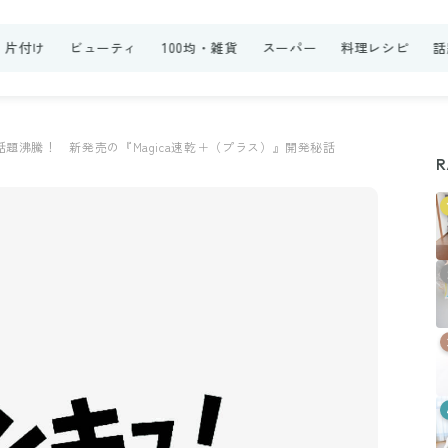
・片付け
ビューティ
100均・雑貨
スーパー
料理レシピ
話
話題沸騰！ 新発売の『Magica速乾＋（プラス）』開発秘話
R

-*-*-

• _What the task requires_
Apart from the pictures, every line above must be repeated exactly.

• _Task answer_
・片付け
ビューティ
100均・雑貨
スーパー
料理レシピ
話
話題沸騰！ 新発売の『Magica速乾＋（プラス）』開発秘話
R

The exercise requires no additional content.